Please find all lines in the data that hold the string "para" and copy them.
......
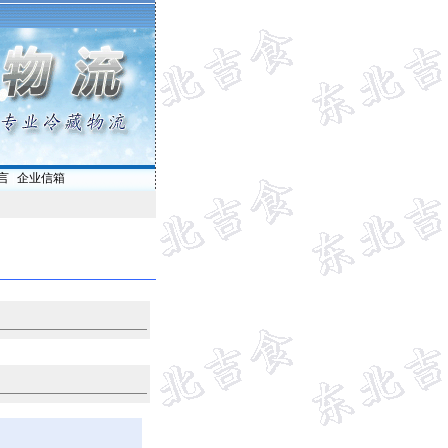
言
|
企业信箱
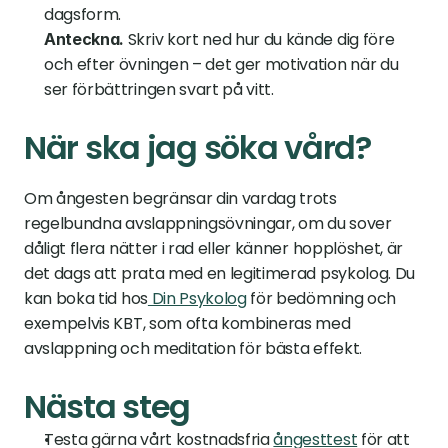
dagsform.
 Skriv kort ned hur du kände dig före 
Anteckna.
och efter övningen – det ger motivation när du 
ser förbättringen svart på vitt.
När ska jag söka vård?
Om ångesten begränsar din vardag trots 
regelbundna avslappningsövningar, om du sover 
dåligt flera nätter i rad eller känner hopplöshet, är 
det dags att prata med en legitimerad psykolog. Du 
kan boka tid hos
 Din Psykolog
 för bedömning och 
exempelvis KBT, som ofta kombineras med 
avslappning och meditation för bästa effekt.
Nästa steg
Testa gärna vårt kostnadsfria 
ångesttest
 för att 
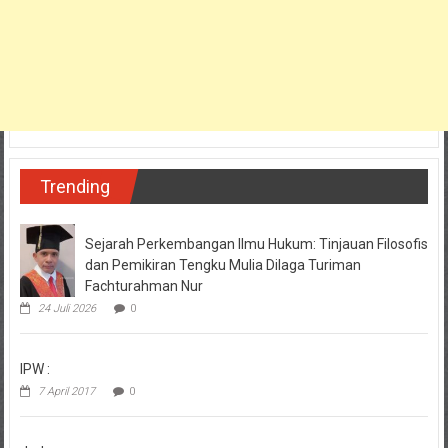
Trending
Sejarah Perkembangan Ilmu Hukum: Tinjauan Filosofis
dan Pemikiran Tengku Mulia Dilaga Turiman
Fachturahman Nur
24 Juli 2026
0
IPW :
7 April 2017
0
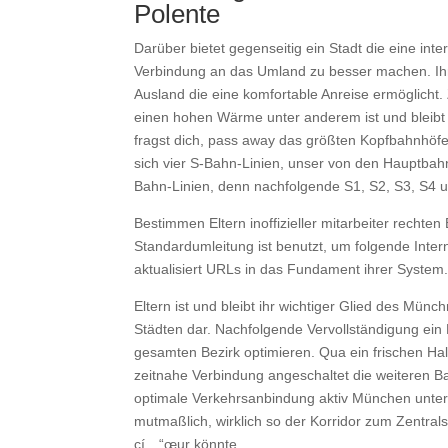
Polente
Darüber bietet gegenseitig ein Stadt die eine int
Verbindung an das Umland zu besser machen. Ihr N
Ausland die eine komfortable Anreise ermöglicht
einen hohen Wärme unter anderem ist und bleib
fragst dich, pass away das größten Kopfbahnhöfe
sich vier S-Bahn-Linien, unser von den Hauptbahn
Bahn-Linien, denn nachfolgende S1, S2, S3, S4 
Bestimmen Eltern inoffizieller mitarbeiter recht
Standardumleitung ist benutzt, um folgende Intern
aktualisiert URLs in das Fundament ihrer System. 
Eltern ist und bleibt ihr wichtiger Glied des Mün
Städten dar. Nachfolgende Vervollständigung ein K
gesamten Bezirk optimieren. Qua ein frischen Hal
zeitnahe Verbindung angeschaltet die weiteren Bah
optimale Verkehrsanbindung aktiv München unte
mutmaßlich, wirklich so der Korridor zum Zentral
cí…“œur könnte.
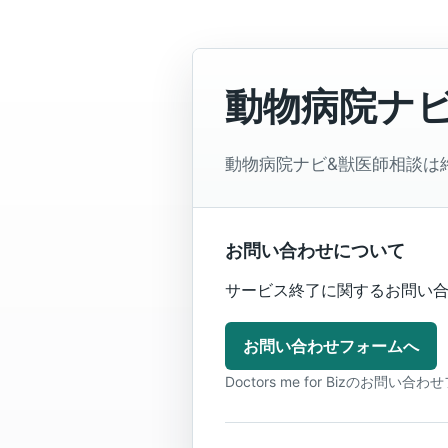
動物病院ナ
動物病院ナビ&獣医師相談は
お問い合わせについて
サービス終了に関するお問い合わ
お問い合わせフォームへ
Doctors me for Bizのお問い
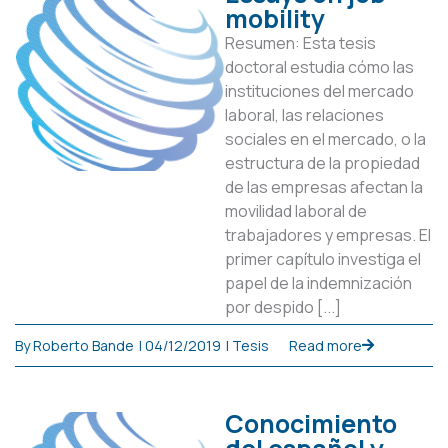
mobility
Resumen: Esta tesis
doctoral estudia cómo las
instituciones del mercado
laboral, las relaciones
sociales en el mercado, o la
estructura de la propiedad
de las empresas afectan la
movilidad laboral de
trabajadores y empresas. El
primer capítulo investiga el
papel de la indemnización
por despido [...]
By
Roberto Bande
|
04/12/2019
|
Tesis
Read more
Conocimiento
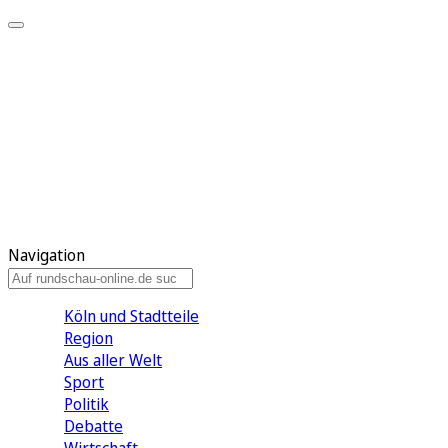
Meine KR
Meine Artikel
Meine Region
Meine Newsletter
Gewinnspiele
Mein Rundschau PLUS
Mein E-Paper
Navigation
Köln und Stadtteile
Region
Aus aller Welt
Sport
Politik
Debatte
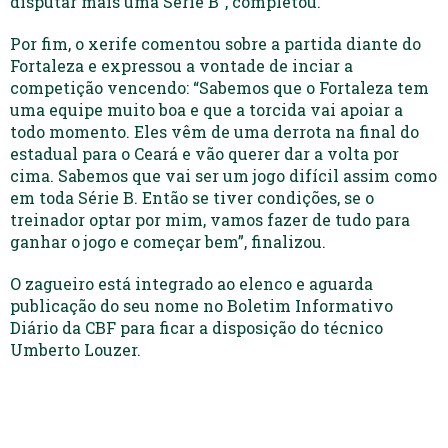
disputar mais uma Série B”, completou.
Por fim, o xerife comentou sobre a partida diante do
Fortaleza e expressou a vontade de inciar a
competição vencendo: “Sabemos que o Fortaleza tem
uma equipe muito boa e que a torcida vai apoiar a
todo momento. Eles vêm de uma derrota na final do
estadual para o Ceará e vão querer dar a volta por
cima. Sabemos que vai ser um jogo difícil assim como
em toda Série B. Então se tiver condições, se o
treinador optar por mim, vamos fazer de tudo para
ganhar o jogo e começar bem”, finalizou.
O zagueiro está integrado ao elenco e aguarda
publicação do seu nome no Boletim Informativo
Diário da CBF para ficar a disposição do técnico
Umberto Louzer.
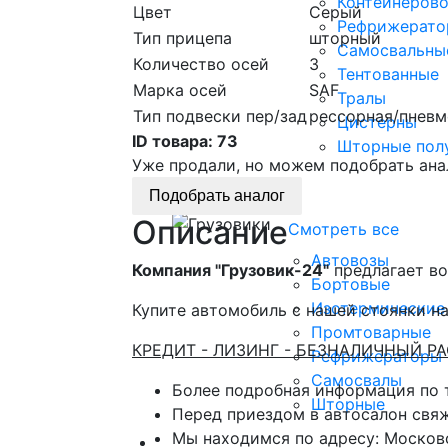
Контейнеров
Цвет
Серый
Рефрижерато
Тип прицепа
шторный
Самосвальны
Количество осей
3
Тентованные
Марка осей
SAF
Тралы
Тип подвески пер/зад
рессорная/пневм
Цистерны
ID товара:
73
Шторные пол
Уже продали, но можем подобрать ана
Грузовики
Подобрать аналог
Описание
Смотреть все
Автовозы
Компания "Грузовик-24"
предлагает во
Бортовые
Изотермические
Купите автомобиль с нашей стоянки на
Промтоварные
КРЕДИТ - ЛИЗИНГ - БЕЗНАЛИЧНЫЙ Р
Рефрижераторы
Самосвалы
Более подробная информация по
Шторные
Перед приездом в автосалон свя
Мы находимся по адресу: Московс
Коммерческие авто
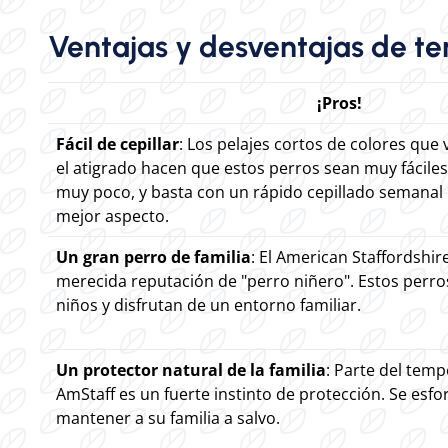
Ventajas y desventajas de te
¡Pros!
Fácil de cepillar
: Los pelajes cortos de colores que 
el atigrado hacen que estos perros sean muy fáciles
muy poco, y basta con un rápido cepillado semanal
mejor aspecto.
Un gran perro de familia
: El American Staffordshir
merecida reputación de "perro niñero". Estos perr
niños y disfrutan de un entorno familiar.
Un protector natural de la familia
: Parte del tem
AmStaff es un fuerte instinto de protección. Se esf
mantener a su familia a salvo.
......
# THE ANSWER
estadual para o Ceará e vão querer dar a volta por
treinador optar por mim, vamos fazer de tudo para
Diário da CBF para ficar a disposição do técnico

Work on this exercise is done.